This repository contains the CI-Pack, a collection of algorithmic solutions for Computational Intelligence labs at PoliTo, covering optimization, search, and regression problems.
The Set Cover Problem is a classical NP-hard problem in combinatorial optimization. The problem is defined as follows: given a set of elements U and a collection of subsets S of U, find the smallest subset of S that covers all elements in U. I implemented a greedy strategy and Local Search algorithms, such as Hill Climbing and Simulated Annealing, to solve the Set Cover Problem.
The Traveling Salesman Problem is another classical NP-hard problem in combinatorial optimization. The problem is defined as follows: given a list of cities and the distances between each pair of cities, find the shortest possible route that visits each city exactly once and returns to the origin city. I implemented a greedy strategy and evolutionary algorithms, based on Inver-Over crossover and Inversion mutation, to solve the Traveling Salesman Problem.

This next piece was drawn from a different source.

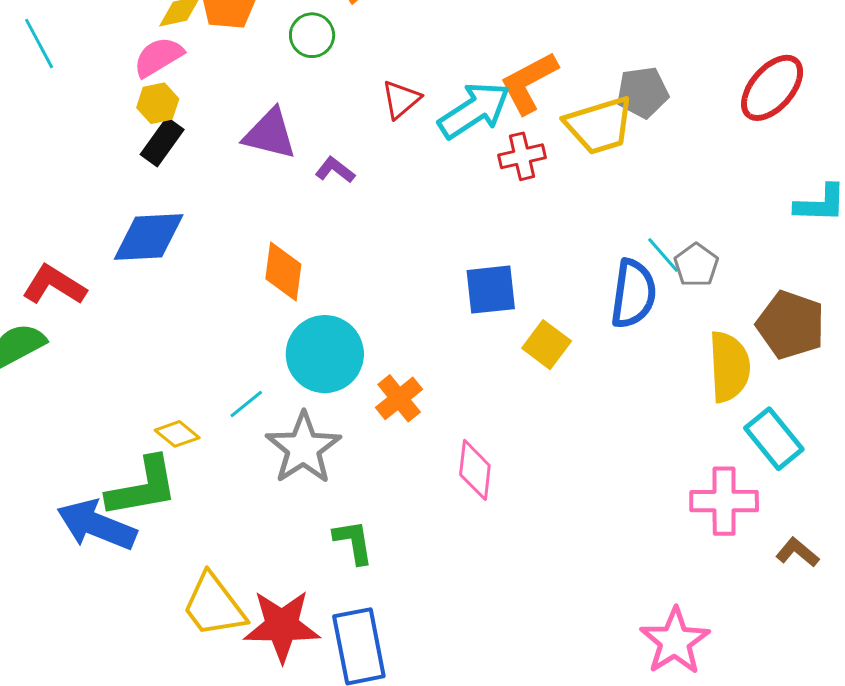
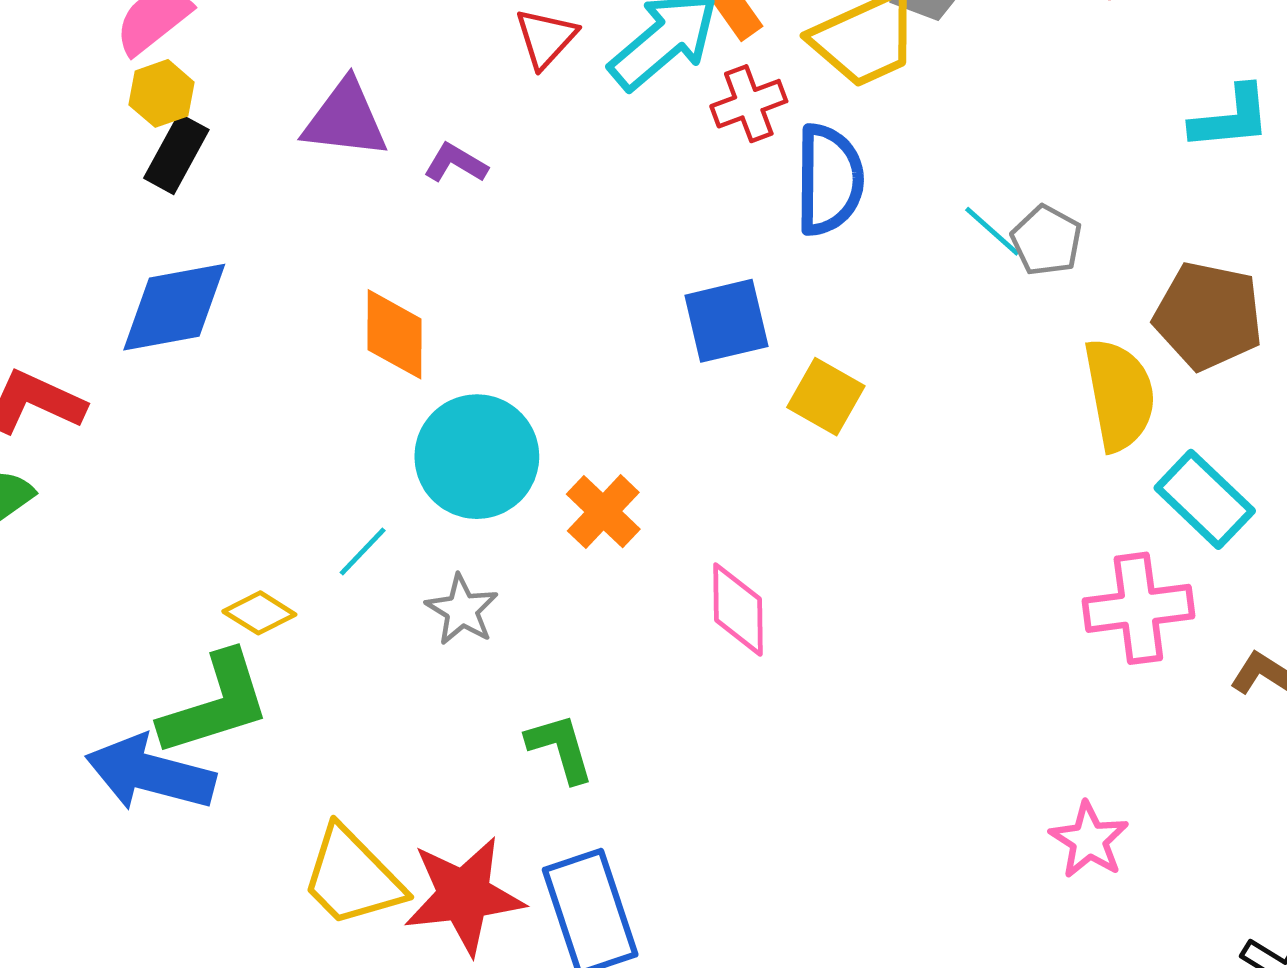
blue semicircle: (633, 294) -> (829, 180), moved
gray star: (303, 448) -> (462, 610), size x0.6
pink star: (675, 641) -> (1089, 840), size x0.7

The Shortest Path Problem is a fundamental problem in graph theory and network routing. The problem is defined as follows: given a graph G and a source node s, find the shortest path from s to all other nodes in G. I implemented the A* search algorithm to solve the Shortest Path Problem.
The 8-Puzzle Problem is a classical problem in artificial intelligence and search algorithms. The problem is defined as follows: given a 3x3 board with 8 tiles and one empty space, move the tiles to reach the goal state. I implemented the A* search algorithm with a custom heuristic to solve the 8-Puzzle Problem.
Symbolic Regression is a machine learning task that aims to find a mathematical expression that best fits a given dataset. I implemented Genetic Programming to evolve symbolic expressions that approximate the target function.